- [INSTRUCTIONS FOR THE TASK]
Go through the records and report each line in which the word "pemilihan" occurs.

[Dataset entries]
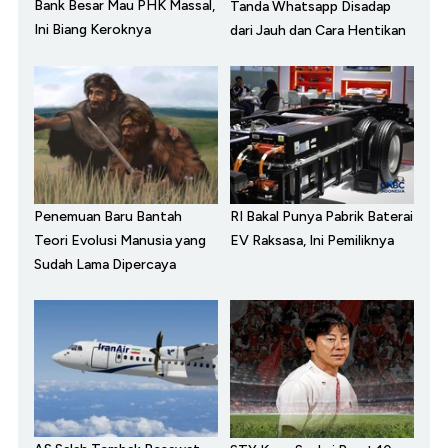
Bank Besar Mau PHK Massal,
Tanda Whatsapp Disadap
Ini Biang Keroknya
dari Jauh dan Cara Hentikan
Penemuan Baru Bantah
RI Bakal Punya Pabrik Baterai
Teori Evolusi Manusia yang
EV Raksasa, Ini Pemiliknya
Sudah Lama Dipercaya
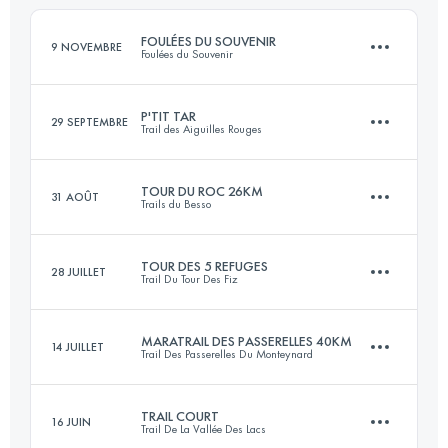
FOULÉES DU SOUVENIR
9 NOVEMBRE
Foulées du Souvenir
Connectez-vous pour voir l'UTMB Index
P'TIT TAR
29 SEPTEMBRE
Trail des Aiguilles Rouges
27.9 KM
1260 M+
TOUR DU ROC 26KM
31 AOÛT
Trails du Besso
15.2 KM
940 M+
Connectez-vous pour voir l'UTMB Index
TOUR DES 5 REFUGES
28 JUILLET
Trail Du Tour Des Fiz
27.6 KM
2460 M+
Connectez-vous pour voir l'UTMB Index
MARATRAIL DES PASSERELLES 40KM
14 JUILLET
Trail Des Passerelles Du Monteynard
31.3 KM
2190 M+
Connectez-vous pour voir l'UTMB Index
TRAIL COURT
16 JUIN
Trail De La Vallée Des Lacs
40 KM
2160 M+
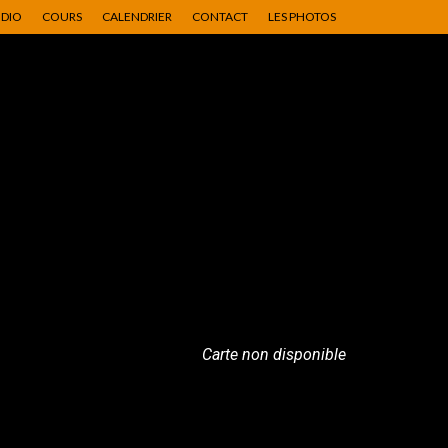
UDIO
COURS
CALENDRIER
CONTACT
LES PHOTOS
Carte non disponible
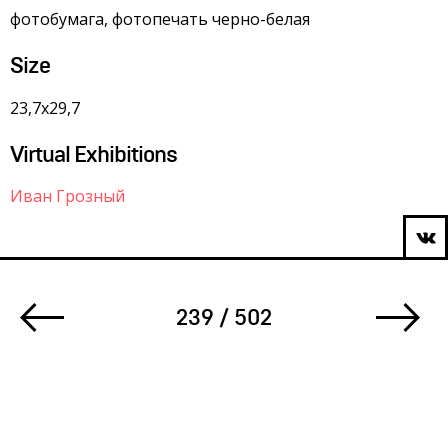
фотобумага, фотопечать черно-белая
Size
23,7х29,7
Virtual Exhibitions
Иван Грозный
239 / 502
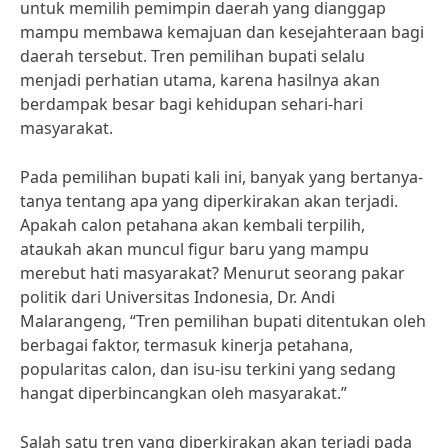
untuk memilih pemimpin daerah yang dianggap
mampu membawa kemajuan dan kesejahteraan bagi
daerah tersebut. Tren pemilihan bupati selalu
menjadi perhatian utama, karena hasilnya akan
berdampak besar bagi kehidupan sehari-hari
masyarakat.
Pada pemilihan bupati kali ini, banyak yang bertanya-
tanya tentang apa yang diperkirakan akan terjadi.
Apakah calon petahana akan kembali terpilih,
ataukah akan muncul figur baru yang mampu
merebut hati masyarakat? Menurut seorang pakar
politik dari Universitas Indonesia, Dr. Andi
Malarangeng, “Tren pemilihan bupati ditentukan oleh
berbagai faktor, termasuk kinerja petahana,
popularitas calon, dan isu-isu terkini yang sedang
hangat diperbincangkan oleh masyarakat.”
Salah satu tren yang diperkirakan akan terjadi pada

- [ANSWER]
daerah tersebut. Tren pemilihan bupati selalu
Pada pemilihan bupati kali ini, banyak yang bertanya-
Malarangeng, “Tren pemilihan bupati ditentukan oleh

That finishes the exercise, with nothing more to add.